7. Respondents contended before the High Court that the builder had violated the
conditions imposed in the order of exemption; that need of the weaker sections of the
society was not being attended to and a big racket had been formed by real estate
speculators to eliminate the economically weaker sections and persons genuinely in need
of housing accommodation and to make unauthorised and illegal profit of such
transactions. The had also challenged the sanction of escalation following the demand of
the builder and alleged that the legislative purpose of according exemption and even as
contemplated in the original order of exemption have been departed from in allowing
escalation beyond reasonable limits. It had been further alleged that applications from
genuine persons belonging to the economically weaker sections have been overlooked
and persons not entitled to the benefit have been registered by the builders and even
allotted apartments and the builders are in collusion with racketeers.
8. We have already indicated that the High Court did not examine the factual aspects
involved in the dispute when it dismissed the writ petition but proceeded to lay down the
guidelines. The respondents have alleged that their claims for allotment of premises have
been overlooked though they came earlier in point of time. There is also serious dispute
raised by them before us that the escalation permitted by the Government to the builder is
excessive and not warranted.
9. Basic needs of man have traditionally been accepted to the three - food, clothing and
shelter. The right to life is guaranteed in any civilized society. That would take within
its sweep the right to food, the right to clothing, the right to decent environment and a
reasonable accommodation to live in. The difference between the need of an animal and
a human being for shelter has to be kept in view. For the animal it is the bare protection
of the body; for a human being it has to be a suitable accommodation which would allow
him to grow in every aspect - physical, mental and intellectual. The Constitution aims at
ensuring fuller development of every child. That would be possible only if the child is in
a proper home. It is not necessary that every citizen must be ensured of living in a well
built comfortable house but a reasonable home particularly for people in India can even
be mud built thatched house or a mud-built fire proof accommodation.

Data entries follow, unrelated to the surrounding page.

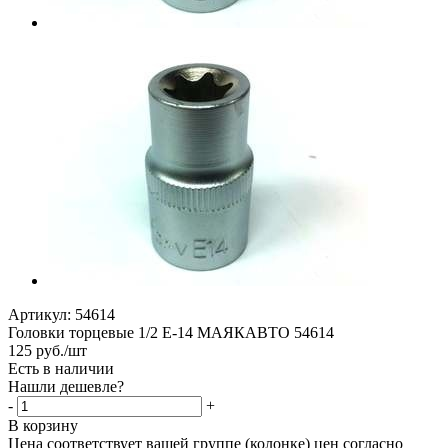
Артикул:
54614
Головки торцевые 1/2 Е-14 МАЯКАВТО 54614
125
руб.
/шт
Есть в наличии
Нашли дешевле?
-
+
В корзину
Цена соответствует вашей группе (колонке) цен согласно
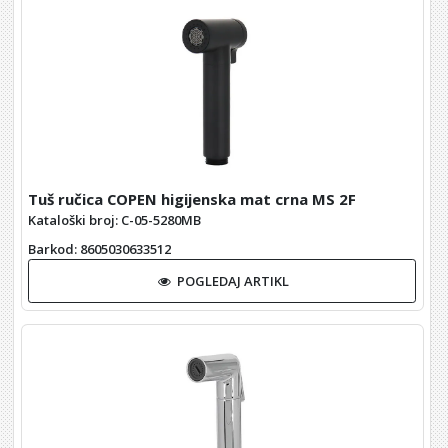
Tuš ručica COPEN higijenska mat crna MS 2F
Kataloški broj: C-05-5280MB
Barkod
: 8605030633512
POGLEDAJ ARTIKL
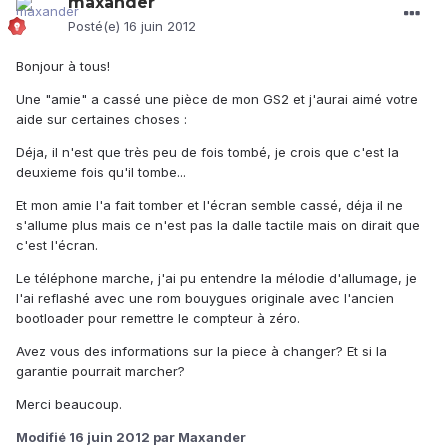
maxander
Posté(e)
16 juin 2012
Bonjour à tous!
Une "amie" a cassé une pièce de mon GS2 et j'aurai aimé votre
aide sur certaines choses :
Déja, il n'est que très peu de fois tombé, je crois que c'est la
deuxieme fois qu'il tombe...
Et mon amie l'a fait tomber et l'écran semble cassé, déja il ne
s'allume plus mais ce n'est pas la dalle tactile mais on dirait que
c'est l'écran.
Le téléphone marche, j'ai pu entendre la mélodie d'allumage, je
l'ai reflashé avec une rom bouygues originale avec l'ancien
bootloader pour remettre le compteur à zéro.
Avez vous des informations sur la piece à changer? Et si la
garantie pourrait marcher?
Merci beaucoup.
Modifié
16 juin 2012
par Maxander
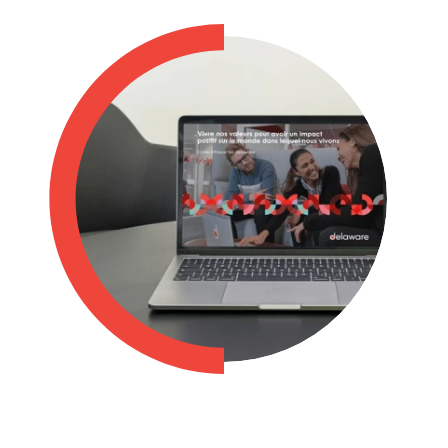
Philippines
en
Singapore
en
Switzerland
en
UK & Ireland
en
USA & Canada
en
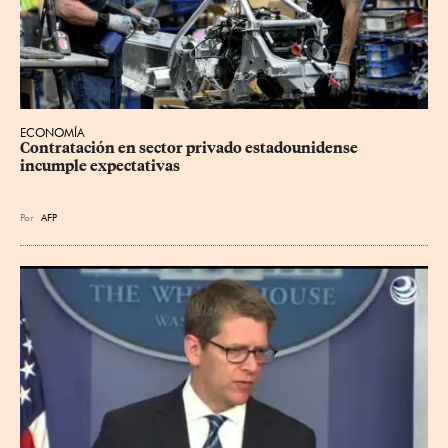
ECONOMÍA
Contratación en sector privado estadounidense 
incumple expectativas
Por
AFP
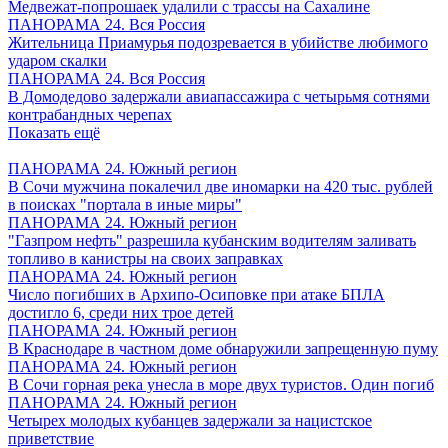
Медвежат-попрошаек удалили с трассы на Сахалине
ПАНОРАМА 24. Вся Россия
Жительница Приамурья подозревается в убийстве любимого
ударом скалки
ПАНОРАМА 24. Вся Россия
В Домодедово задержали авиапассажира с четырьмя сотнями
контрабандных черепах
Показать ещё
ПАНОРАМА 24. Южный регион
В Сочи мужчина покалечил две иномарки на 420 тыс. рублей
в поисках "портала в иные миры"
ПАНОРАМА 24. Южный регион
"Газпром нефть" разрешила кубанским водителям заливать
топливо в канистры на своих заправках
ПАНОРАМА 24. Южный регион
Число погибших в Архипо-Осиповке при атаке БПЛА
достигло 6, среди них трое детей
ПАНОРАМА 24. Южный регион
В Краснодаре в частном доме обнаружили запрещенную пуму
ПАНОРАМА 24. Южный регион
В Сочи горная река унесла в море двух туристов. Один погиб
ПАНОРАМА 24. Южный регион
Четырех молодых кубанцев задержали за нацистское
приветствие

10. With the increase of population and the shift of the rural masses to urban areas over
the decades the ratio of poor people without houses in the urban areas has rapidly
increased. This is a feature which had become more perceptible after independence.

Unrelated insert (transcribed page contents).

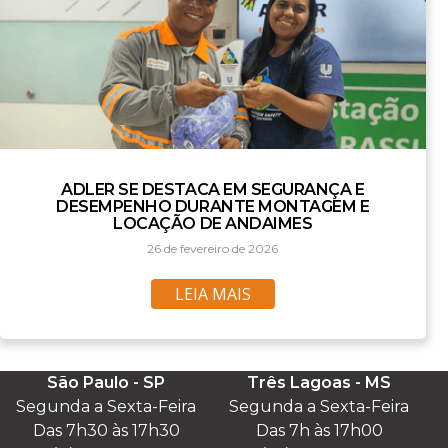
ADLER SE DESTACA EM SEGURANÇA E
DESEMPENHO DURANTE MONTAGEM E
LOCAÇÃO DE ANDAIMES
26 de fevereiro de 2026
LEIA MAIS
São Paulo - SP
Três Lagoas - MS
Segunda a Sexta-Feira

Segunda a Sexta-Feira

Das 7h30 às 17h30

Das 7h às 17h00
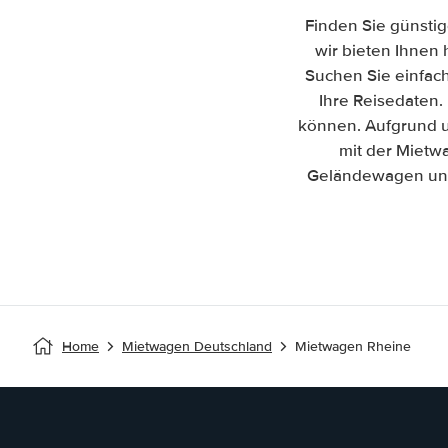
Finden Sie günstig
wir bieten Ihnen 
Suchen Sie einfac
Ihre Reisedaten. 
können. Aufgrund u
mit der Mietw
Geländewagen und 
Home
Mietwagen Deutschland
Mietwagen Rheine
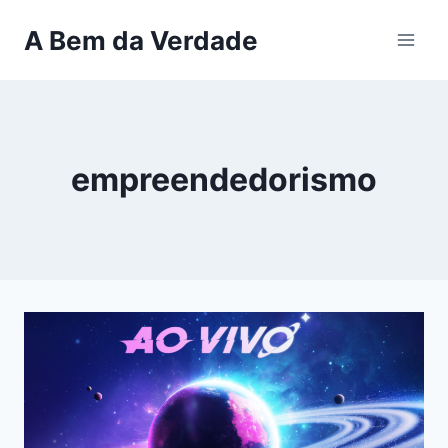
Pular
A Bem da Verdade
para
o
Conteúdo
empreendedorismo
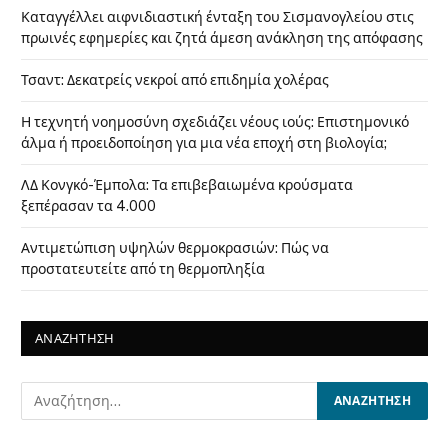
Καταγγέλλει αιφνιδιαστική ένταξη του Σισμανογλείου στις
πρωινές εφημερίες και ζητά άμεση ανάκληση της απόφασης
Τσαντ: Δεκατρείς νεκροί από επιδημία χολέρας
Η τεχνητή νοημοσύνη σχεδιάζει νέους ιούς: Επιστημονικό
άλμα ή προειδοποίηση για μια νέα εποχή στη βιολογία;
ΛΔ Κονγκό-Έμπολα: Τα επιβεβαιωμένα κρούσματα
ξεπέρασαν τα 4.000
Αντιμετώπιση υψηλών θερμοκρασιών: Πώς να
προστατευτείτε από τη θερμοπληξία
ΑΝΑΖΗΤΗΣΗ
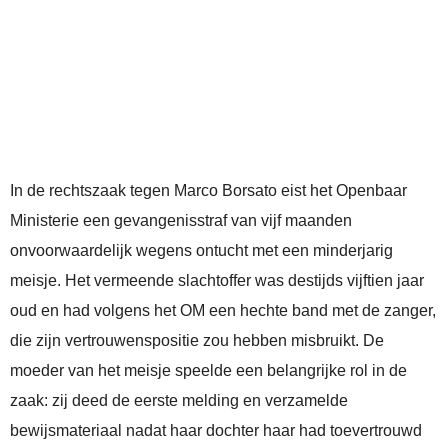
In de rechtszaak tegen Marco Borsato eist het Openbaar
Ministerie een gevangenisstraf van vijf maanden
onvoorwaardelijk wegens ontucht met een minderjarig
meisje. Het vermeende slachtoffer was destijds vijftien jaar
oud en had volgens het OM een hechte band met de zanger,
die zijn vertrouwenspositie zou hebben misbruikt. De
moeder van het meisje speelde een belangrijke rol in de
zaak: zij deed de eerste melding en verzamelde
bewijsmateriaal nadat haar dochter haar had toevertrouwd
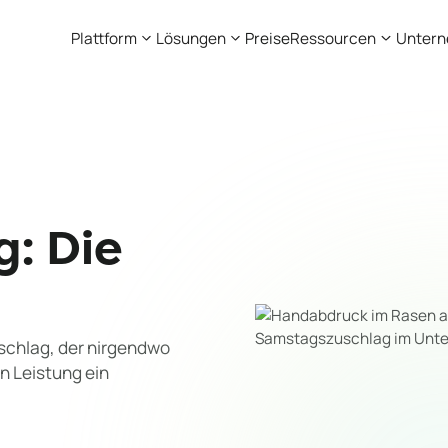
Plattform
Lösungen
Preise
Ressourcen
Unter
: Die
schlag, der nirgendwo
en Leistung ein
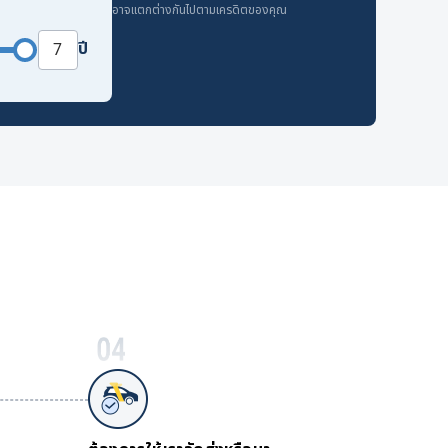
อาจแตกต่างกันไปตามเครดิตของคุณ
ปี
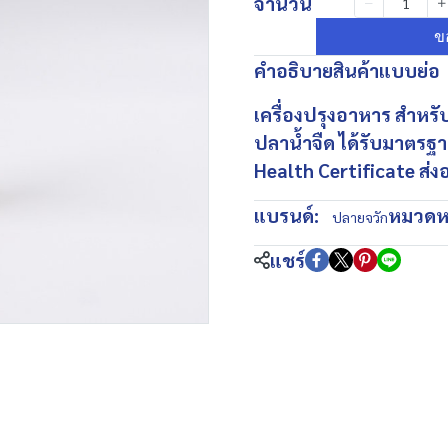
จำนวน
ข
คำอธิบายสินค้าแบบย่อ
เครื่องปรุงอาหาร สำหรั
ปลาน้ำจืด ได้รับมาตร
Health Certificate ส่ง
แบรนด์:
หมวดหม
ปลายจวัก
แชร์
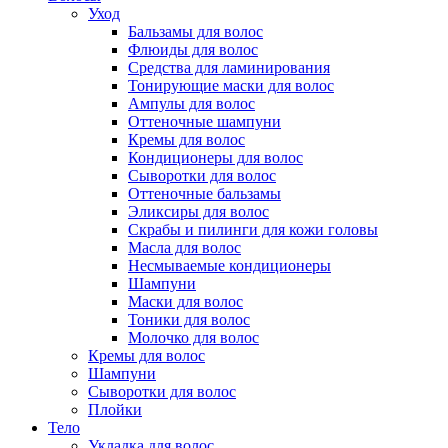
Уход
Бальзамы для волос
Флюиды для волос
Средства для ламинирования
Тонирующие маски для волос
Ампулы для волос
Оттеночные шампуни
Кремы для волос
Кондиционеры для волос
Сыворотки для волос
Оттеночные бальзамы
Эликсиры для волос
Скрабы и пилинги для кожи головы
Масла для волос
Несмываемые кондиционеры
Шампуни
Маски для волос
Тоники для волос
Молочко для волос
Кремы для волос
Шампуни
Сыворотки для волос
Плойки
Тело
Укладка для волос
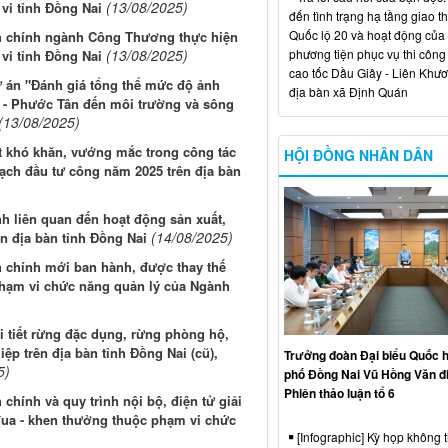
(13/08/2025)
vi tỉnh Đồng Nai
đến tình trạng hạ tầng giao t
Quốc lộ 20 và hoạt động của
nh chính ngành Công Thương thực hiện
phương tiện phục vụ thi công
(13/08/2025)
vi tỉnh Đồng Nai
cao tốc Dầu Giây - Liên Khươ
ự án "Đánh giá tổng thể mức độ ảnh
địa bàn xã Định Quán
- Phước Tân đến môi trường và sông
(13/08/2025)
ết khó khăn, vướng mắc trong công tác
HỘI ĐỒNG NHÂN DÂN
oạch đầu tư công năm 2025 trên địa bàn
h liên quan đến hoạt động sản xuất,
(14/08/2025)
n địa bàn tỉnh Đồng Nai
h chính mới ban hành, được thay thế
phạm vi chức năng quản lý của Ngành
i tiết rừng đặc dụng, rừng phòng hộ,
p trên địa bàn tỉnh Đồng Nai (cũ),
Trưởng đoàn Đại biểu Quốc h
5)
phố Đồng Nai Vũ Hồng Văn đ
Phiên thảo luận tổ 6
chính và quy trình nội bộ, điện tử giải
đua - khen thưởng thuộc phạm vi chức
[Infographic] Kỳ họp không 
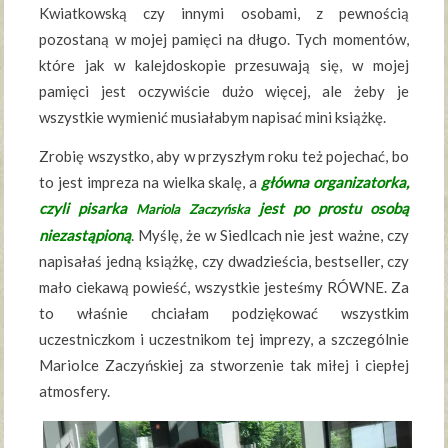
Kwiatkowską czy innymi osobami, z pewnością
pozostaną w mojej pamięci na długo. Tych momentów,
które jak w kalejdoskopie przesuwają się, w mojej
pamięci jest oczywiście dużo więcej, ale żeby je
wszystkie wymienić musiałabym napisać mini książkę.
Zrobię wszystko, aby w przyszłym roku też pojechać, bo
to jest impreza na wielka skalę, a
główna organizatorka,
czyli pisarka
jest po prostu osobą
Mariola Zaczyńska
niezastąpioną
. Myślę, że w Siedlcach nie jest ważne, czy
napisałaś jedną książkę, czy dwadzieścia, bestseller, czy
mało ciekawą powieść, wszystkie jesteśmy RÓWNE. Za
to właśnie chciałam podziękować wszystkim
uczestniczkom i uczestnikom tej imprezy, a szczególnie
Mariolce Zaczyńskiej za stworzenie tak miłej i ciepłej
atmosfery.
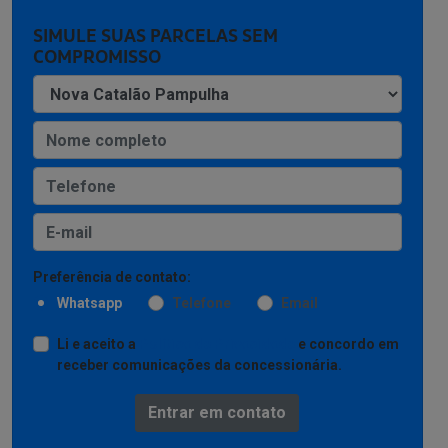
SIMULE SUAS PARCELAS SEM
COMPROMISSO
Preferência de contato:
Whatsapp
Telefone
Email
Li e aceito a
Política de Privacidade
e concordo em
receber comunicações da concessionária.
Entrar em contato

Apart from the fact that people in search of work move to urban agglomerations,
availability of amenities and living conveniences also attract people to move from rural
areas to cities. Industrialization is equally responsible for concentration of population
around industries. These are features which are mainly responsible for increase in the
homeless urban population. Millions of people today live on the pavements of different
cities of India and a greater number of live animal-like existence in jhuggis.
11. The Planning Commission took note of this situation and was struck by the fact that
there was no corresponding rise in accommodation with the growth of population and the
shift of the rural people to the cities. The growing realisation of this disparity led to the
passing of the Act and acquisition of vacant sites for purpose of housing. Considerable
attention has been given in recent years to increasing accommodation though whatever
has been done is not at all adequate. The quick growth of urban population overshadows
all attempts of increasing accommodation. Sections 20 and 21 of the Act vest power in
the State Governments to exempt vacant sites from vesting under the Act for purpose of
being taken over if housing schemes are undertaken by owners of vacant urban lands.
Section 21 specifically emphasises upon weaker sections of the people. That term finds
place in Article 46 of the Constitution and Section 21 uses the same language. 'Weaker
Sections' have, however, not been defined either in the Constitution or in the Act itself.
An attempt was made in the Constituent Assembly to provide a definition but was given
up. Attempts have thereafter been made from time to time to provide such definition but
on account of controversies which arise once the exercise is undertaken, there has been
no success. A suggestion for introducing economic criterion for explaining the term was
made in the approach to the Seventh Five Year Plan (1985-1990) brought out by the
Planning Commission and approved by the National Development Council and the Union
Government. A lot of controversy was raised in Parliament and the attempt was dropped.
In the absence of a definition perhaps a proper guidelines could be indicated but no
serious attention has been devoted to this aspect.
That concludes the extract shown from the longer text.